Study material:
○ ○ ○ ○
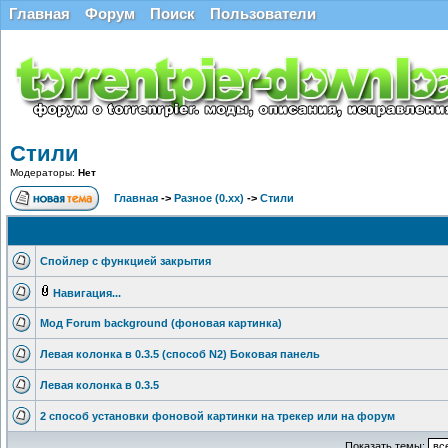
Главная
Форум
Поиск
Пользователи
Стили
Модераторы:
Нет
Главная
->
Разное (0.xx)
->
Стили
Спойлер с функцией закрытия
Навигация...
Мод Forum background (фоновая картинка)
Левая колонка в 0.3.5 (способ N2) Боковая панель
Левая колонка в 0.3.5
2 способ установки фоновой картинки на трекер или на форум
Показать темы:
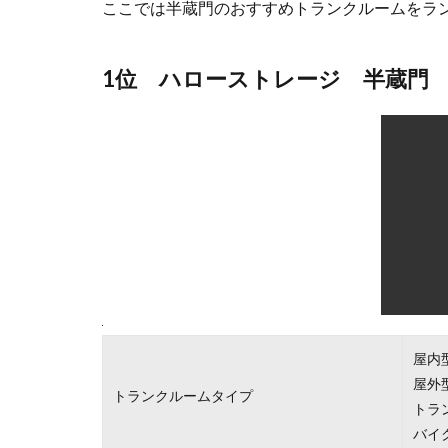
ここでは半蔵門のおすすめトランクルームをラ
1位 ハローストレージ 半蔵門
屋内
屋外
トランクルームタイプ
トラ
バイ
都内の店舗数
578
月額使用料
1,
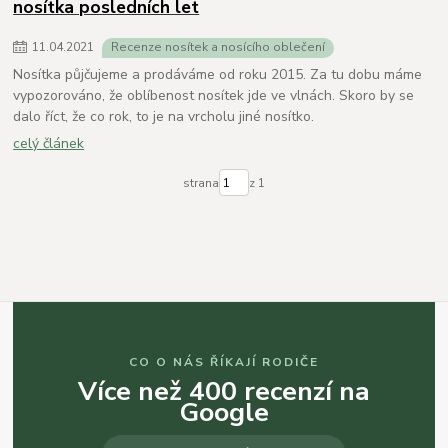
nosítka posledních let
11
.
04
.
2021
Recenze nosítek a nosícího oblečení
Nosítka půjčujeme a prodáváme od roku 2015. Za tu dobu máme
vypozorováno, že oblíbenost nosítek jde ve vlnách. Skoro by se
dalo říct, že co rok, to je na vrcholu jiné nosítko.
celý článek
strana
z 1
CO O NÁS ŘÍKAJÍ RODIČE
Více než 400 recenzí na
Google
○ ○ ○ ○
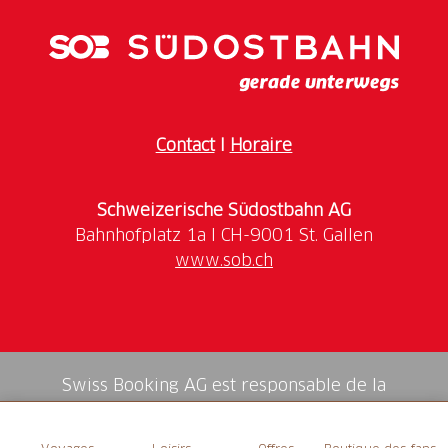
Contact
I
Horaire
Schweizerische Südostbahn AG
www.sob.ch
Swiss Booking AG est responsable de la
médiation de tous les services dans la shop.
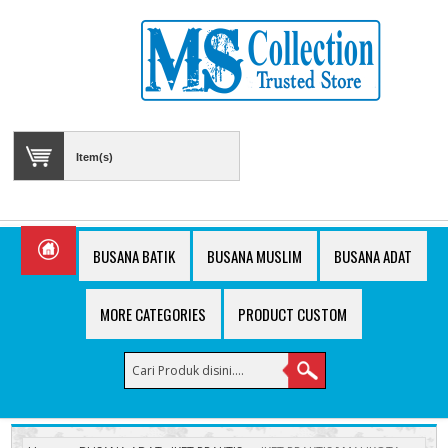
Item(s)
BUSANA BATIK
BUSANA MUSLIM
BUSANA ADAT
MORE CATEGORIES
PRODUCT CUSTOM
○ ○ ○ ○
Your assignment: Every line above that holds the string "nosítek" should be copied out.

Answer to this task:
Recenze nosítek a nosícího oblečení
vypozorováno, že oblíbenost nosítek jde ve vlnách. Skoro by se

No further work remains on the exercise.